Find every line of the records that has "odontológico" and return it.

START Extracted entries

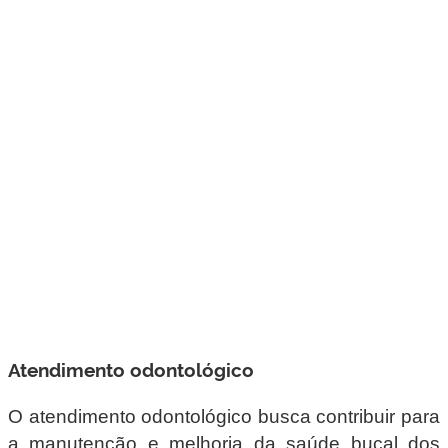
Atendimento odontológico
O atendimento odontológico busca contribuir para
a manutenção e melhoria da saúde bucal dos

END Extracted entries
START Extracted entries

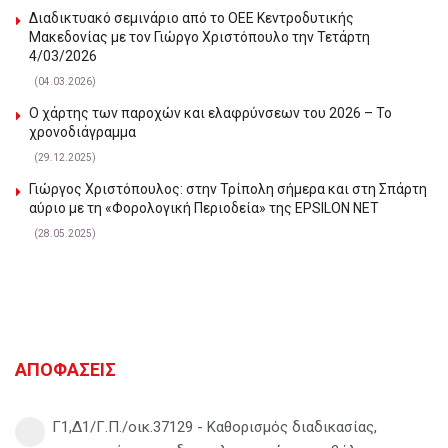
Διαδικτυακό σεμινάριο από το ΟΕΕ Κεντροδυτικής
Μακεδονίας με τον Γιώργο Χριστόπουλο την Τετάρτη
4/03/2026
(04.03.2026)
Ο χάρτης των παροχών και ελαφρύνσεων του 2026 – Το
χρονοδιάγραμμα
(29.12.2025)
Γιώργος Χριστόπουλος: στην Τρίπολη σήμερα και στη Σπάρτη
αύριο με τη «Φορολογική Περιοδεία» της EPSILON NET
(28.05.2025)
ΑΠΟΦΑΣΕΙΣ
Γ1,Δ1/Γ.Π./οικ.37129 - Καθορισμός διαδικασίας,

END Extracted entries

Task output
Atendimento odontológico
O atendimento odontológico busca contribuir para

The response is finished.